__PROMPT__.
Could you print only the lines from the one containing "to zwiększonej uwagi" through the end of the listing below, unchanged?

++++++++++++++++++++

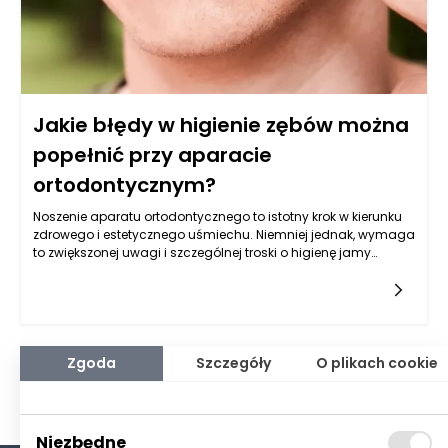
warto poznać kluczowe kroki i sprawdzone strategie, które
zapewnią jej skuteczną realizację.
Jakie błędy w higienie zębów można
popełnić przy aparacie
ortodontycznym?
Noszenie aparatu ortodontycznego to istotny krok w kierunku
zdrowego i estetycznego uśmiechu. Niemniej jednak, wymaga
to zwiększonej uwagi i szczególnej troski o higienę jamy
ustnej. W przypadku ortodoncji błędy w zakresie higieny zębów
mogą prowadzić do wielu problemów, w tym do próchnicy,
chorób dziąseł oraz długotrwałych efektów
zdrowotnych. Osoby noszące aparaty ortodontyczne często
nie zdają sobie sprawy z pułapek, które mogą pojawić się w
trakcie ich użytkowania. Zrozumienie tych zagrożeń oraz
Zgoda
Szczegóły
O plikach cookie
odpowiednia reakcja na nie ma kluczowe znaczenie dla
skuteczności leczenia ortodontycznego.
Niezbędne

++++++++++++++++++++

__EXERCISE OUTPUT__.
to zwiększonej uwagi i szczególnej troski o higienę jamy
ustnej. W przypadku ortodoncji błędy w zakresie higieny zębów
mogą prowadzić do wielu problemów, w tym do próchnicy,
chorób dziąseł oraz długotrwałych efektów
zdrowotnych. Osoby noszące aparaty ortodontyczne często
nie zdają sobie sprawy z pułapek, które mogą pojawić się w
trakcie ich użytkowania. Zrozumienie tych zagrożeń oraz
Zgoda
Szczegóły
O plikach cookie
odpowiednia reakcja na nie ma kluczowe znaczenie dla
skuteczności leczenia ortodontycznego.
Niezbędne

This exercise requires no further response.